Pour les chanceux, vous tomberez peut-être sur un professionnel ouvert aux approches psychologiques qui vous aidera à cultiver votre confiance en soi.
D’autres thérapies peuvent également être bénéfiques, comme la programmation neurolinguistique (PNL). Grâce à cette méthode, j’ai appris à utiliser des « schémas heuristiques » qui ont vraiment transformé ma vie. Pour organiser ses pensées, selon moi, il n’y a pas mieux.
3- L’entrainement : C’est ici que cela se corse.
> S’entrainer à lire quand on n’aime pas lire, vraiment ? C’est pourtant l’un des conseils du professeur Habib, spécialiste des troubles d’apprentissage, lors d’une conférence sur les dys à laquelle j’ai assisté il y a quelques années. Voilà un défi de taille pour ceux qui n’y trouvent aucun plaisir.
Quand j’étais plus jeune, ce type d’argument me crispait sérieusement. À moins d’un coup de foudre littéraire, la lecture était une corvée, car elle vampirisait toute mon énergie attentionnelle. De plus, en tant que dyslexique, la mise en page du livre, la police utilisée et la plume de l’auteur pouvaient devenir un vrai frein à ma démarche de lecture. C’est pour cela que je conseille de commencer par des livres adaptés (des maisons d’édition comme les éditions ZTL, Castelmore, Dyscool de chez Nathan, Rageot, proposent des ouvrages plus faciles à lire pour les enfants).
Pour les adolescents et jeunes adultes, pourquoi ne pas débuter par des bandes dessinées, puis évoluer vers des livres légèrement moins illustrés jusqu’à s’en passer complètement ? Il existe des livres conçus pour rendre la lecture plus confortable. En tant qu’auteure spécialisée dans ce que j’appelle la « lecture confort », je propose des ouvrages avec une mise en page adaptée, pensée pour faciliter la lecture. Mes genres de prédilection sont ceux de l’imaginaire, comme la science-fiction, la fantasy et le fantastique. Pour en savoir plus sur ma philosophie de la lecture confort, je vous invite à consulter mon article dédié.
L’écriture est aussi un excellent moyen de s’améliorer. Pour ma part, j’ai commencé à écrire dès mon plus jeune âge, simplement par plaisir. Cela sollicite l’attention de manière différente et stimule la réflexion pour construire une histoire.

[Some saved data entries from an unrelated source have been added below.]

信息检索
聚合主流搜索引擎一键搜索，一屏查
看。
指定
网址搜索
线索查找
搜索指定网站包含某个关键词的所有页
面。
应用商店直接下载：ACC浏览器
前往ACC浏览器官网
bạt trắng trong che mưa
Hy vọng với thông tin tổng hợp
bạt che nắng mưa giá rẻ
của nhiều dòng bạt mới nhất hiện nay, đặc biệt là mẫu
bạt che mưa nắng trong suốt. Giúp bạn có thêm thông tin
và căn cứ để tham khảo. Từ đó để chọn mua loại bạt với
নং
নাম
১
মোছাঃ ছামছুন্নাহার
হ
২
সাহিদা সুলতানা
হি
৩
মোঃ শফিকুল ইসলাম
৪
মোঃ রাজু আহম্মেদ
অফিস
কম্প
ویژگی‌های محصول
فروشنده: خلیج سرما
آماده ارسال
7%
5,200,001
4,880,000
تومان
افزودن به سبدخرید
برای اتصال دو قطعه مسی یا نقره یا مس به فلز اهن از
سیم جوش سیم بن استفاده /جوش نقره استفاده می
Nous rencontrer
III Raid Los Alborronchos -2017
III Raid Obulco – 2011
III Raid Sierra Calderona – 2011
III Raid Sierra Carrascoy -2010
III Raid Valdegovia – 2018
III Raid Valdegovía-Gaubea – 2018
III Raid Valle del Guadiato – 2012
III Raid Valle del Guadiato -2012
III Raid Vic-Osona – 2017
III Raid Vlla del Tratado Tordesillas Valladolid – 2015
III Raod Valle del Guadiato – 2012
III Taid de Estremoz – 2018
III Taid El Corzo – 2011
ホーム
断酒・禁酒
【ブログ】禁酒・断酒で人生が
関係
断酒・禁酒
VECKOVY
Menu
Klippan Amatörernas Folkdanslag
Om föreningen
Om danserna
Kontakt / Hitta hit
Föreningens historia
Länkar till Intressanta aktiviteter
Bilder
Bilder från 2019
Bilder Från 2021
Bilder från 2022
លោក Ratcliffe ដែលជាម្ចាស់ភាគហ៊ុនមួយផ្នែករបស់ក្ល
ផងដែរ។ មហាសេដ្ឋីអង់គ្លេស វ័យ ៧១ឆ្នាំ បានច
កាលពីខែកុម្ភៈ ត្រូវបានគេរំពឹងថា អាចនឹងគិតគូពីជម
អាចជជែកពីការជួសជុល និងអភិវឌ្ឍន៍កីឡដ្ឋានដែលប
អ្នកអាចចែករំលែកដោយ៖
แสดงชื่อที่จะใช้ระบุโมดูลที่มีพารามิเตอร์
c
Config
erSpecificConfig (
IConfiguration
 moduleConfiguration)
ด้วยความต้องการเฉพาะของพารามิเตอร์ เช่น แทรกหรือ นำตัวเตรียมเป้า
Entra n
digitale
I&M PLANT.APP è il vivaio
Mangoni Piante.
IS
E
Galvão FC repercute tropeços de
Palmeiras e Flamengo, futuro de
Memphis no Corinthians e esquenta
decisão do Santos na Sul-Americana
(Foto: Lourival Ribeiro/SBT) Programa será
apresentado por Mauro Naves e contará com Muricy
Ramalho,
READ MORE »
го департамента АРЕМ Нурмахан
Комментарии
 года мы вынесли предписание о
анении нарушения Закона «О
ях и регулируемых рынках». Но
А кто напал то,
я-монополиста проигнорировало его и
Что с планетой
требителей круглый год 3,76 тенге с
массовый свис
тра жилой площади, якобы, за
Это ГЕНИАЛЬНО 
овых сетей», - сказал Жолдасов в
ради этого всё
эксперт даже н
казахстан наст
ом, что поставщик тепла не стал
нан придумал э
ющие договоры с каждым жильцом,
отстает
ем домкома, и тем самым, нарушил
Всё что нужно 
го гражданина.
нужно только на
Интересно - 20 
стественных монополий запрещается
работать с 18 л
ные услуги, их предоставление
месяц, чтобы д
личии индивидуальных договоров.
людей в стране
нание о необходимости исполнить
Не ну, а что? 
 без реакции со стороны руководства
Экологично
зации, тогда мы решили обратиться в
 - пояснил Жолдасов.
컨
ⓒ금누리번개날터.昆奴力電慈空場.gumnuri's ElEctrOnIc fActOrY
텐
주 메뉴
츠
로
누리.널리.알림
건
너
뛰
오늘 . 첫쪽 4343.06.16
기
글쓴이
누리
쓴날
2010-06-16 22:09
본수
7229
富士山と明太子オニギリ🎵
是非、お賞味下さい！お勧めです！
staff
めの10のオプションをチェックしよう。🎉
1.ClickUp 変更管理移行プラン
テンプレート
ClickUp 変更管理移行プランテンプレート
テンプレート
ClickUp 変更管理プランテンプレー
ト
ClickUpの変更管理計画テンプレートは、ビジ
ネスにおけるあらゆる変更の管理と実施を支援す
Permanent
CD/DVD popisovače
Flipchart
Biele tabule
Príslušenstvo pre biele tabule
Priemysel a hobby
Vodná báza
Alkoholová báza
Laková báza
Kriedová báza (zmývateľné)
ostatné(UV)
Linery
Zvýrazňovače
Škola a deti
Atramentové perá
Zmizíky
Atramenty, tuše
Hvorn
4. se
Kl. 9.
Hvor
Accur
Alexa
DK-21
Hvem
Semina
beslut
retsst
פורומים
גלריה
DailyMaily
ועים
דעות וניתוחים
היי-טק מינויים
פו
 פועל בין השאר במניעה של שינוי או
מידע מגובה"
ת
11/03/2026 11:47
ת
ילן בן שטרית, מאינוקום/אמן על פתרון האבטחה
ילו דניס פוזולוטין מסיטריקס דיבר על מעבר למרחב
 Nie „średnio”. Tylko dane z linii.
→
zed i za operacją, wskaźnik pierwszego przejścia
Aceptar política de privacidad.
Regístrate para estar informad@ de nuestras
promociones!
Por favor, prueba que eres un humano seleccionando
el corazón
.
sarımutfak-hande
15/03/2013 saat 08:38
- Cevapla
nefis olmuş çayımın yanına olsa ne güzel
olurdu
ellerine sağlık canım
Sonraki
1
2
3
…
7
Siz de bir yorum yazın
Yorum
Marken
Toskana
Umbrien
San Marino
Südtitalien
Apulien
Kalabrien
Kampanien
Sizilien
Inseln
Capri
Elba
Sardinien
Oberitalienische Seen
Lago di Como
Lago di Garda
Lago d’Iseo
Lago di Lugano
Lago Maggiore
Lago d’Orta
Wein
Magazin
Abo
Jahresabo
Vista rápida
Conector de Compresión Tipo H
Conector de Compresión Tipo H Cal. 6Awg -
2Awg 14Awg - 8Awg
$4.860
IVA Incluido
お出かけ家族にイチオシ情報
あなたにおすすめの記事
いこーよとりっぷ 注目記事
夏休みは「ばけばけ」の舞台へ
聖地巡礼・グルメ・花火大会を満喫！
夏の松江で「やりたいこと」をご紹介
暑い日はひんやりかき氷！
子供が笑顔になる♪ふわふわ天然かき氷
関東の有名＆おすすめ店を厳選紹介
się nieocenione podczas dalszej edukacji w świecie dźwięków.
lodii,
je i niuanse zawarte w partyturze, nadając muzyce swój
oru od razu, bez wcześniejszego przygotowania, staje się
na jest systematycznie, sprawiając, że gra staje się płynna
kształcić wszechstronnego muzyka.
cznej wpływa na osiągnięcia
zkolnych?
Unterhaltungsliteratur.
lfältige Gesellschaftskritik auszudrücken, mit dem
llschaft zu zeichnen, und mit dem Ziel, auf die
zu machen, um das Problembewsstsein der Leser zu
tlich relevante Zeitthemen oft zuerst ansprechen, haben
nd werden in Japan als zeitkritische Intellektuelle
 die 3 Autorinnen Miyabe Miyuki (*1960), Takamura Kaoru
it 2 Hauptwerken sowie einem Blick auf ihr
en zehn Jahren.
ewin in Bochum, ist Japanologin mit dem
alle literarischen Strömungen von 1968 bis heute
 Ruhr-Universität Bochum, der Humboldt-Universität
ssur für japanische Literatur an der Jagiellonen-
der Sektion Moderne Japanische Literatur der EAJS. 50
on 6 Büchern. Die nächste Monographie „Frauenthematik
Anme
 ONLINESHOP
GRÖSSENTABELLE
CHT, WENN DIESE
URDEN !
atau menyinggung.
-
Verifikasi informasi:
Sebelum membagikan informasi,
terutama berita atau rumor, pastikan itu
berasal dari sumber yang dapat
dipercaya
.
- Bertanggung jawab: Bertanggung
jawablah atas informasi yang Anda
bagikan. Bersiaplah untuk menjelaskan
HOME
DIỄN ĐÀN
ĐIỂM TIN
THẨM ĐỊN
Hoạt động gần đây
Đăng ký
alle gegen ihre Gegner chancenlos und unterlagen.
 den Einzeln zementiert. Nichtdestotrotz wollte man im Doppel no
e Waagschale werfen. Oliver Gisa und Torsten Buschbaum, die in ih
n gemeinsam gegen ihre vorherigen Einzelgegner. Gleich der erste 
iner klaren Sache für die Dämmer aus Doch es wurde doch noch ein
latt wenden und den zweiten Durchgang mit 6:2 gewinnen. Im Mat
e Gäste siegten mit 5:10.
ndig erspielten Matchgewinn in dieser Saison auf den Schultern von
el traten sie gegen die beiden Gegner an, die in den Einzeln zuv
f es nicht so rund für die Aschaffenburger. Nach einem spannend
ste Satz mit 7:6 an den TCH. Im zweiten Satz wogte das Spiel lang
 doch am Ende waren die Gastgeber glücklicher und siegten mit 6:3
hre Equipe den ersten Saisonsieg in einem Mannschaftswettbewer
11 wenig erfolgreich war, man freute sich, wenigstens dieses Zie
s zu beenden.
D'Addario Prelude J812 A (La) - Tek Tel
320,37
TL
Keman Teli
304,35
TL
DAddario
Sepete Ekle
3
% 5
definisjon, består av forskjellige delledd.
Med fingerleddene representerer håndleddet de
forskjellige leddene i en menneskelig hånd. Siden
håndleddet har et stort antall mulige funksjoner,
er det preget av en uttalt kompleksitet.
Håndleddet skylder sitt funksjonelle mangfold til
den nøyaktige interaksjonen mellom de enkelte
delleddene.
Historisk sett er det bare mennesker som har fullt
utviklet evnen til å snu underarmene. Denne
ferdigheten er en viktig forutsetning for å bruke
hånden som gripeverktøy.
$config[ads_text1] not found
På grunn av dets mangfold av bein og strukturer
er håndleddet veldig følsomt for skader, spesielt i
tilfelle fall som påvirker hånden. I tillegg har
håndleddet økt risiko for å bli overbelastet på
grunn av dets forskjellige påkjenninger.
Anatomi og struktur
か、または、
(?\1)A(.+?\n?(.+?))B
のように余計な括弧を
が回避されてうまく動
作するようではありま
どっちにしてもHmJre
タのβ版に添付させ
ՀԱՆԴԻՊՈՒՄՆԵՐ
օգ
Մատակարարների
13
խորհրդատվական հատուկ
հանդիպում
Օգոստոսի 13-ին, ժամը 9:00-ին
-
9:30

Aujourd’hui, après de nombreuses années, j’apprécie la lecture, bien que je sois encore difficile : une écriture trop complexe et hop, je referme le livre dès les premières pages. Les romans anciens ne sont pas vraiment ma tasse de thé. Je dirais que la lecture et l’écriture m’ont permis de renouer avec les lettres, qui sont maintenant mes grandes alliées. Alors si je devais donner un conseil, ce serait de choisir des petits livres, avec des illustrations si nécessaire, même pour les adultes, de pratiquer l’écriture (des journaux intimes pour les ados, par exemple, ou laissez libre cours à votre plume), de sélectionner des livres pour enfants adaptés ou des romans pour adultes conçus pour rendre la lecture plaisante, et de découvrir son genre littéraire préféré (il suffit de se baser sur les films qu’on aime le plus).
Conclusion
La dyslexie est un trouble complexe qui nécessite une compréhension et un soutien adaptés. Grâce aux avancées de la recherche et aux méthodes d’intervention modernes, les personnes dyslexiques peuvent non seulement surmonter leurs difficultés, mais aussi exceller dans de nombreux domaines. La clef réside dans la reconnaissance précoce du trouble, l’intervention ciblée et le soutien continu, permettant ainsi aux personnes dyslexiques de réaliser leur plein potentiel. Des ouvrages adaptés peuvent aider à se réconcilier avec la lecture. L’entrainement à la lecture et l’écriture est la clef de la réussite. Cultiver la confiance en soi reste incontournable.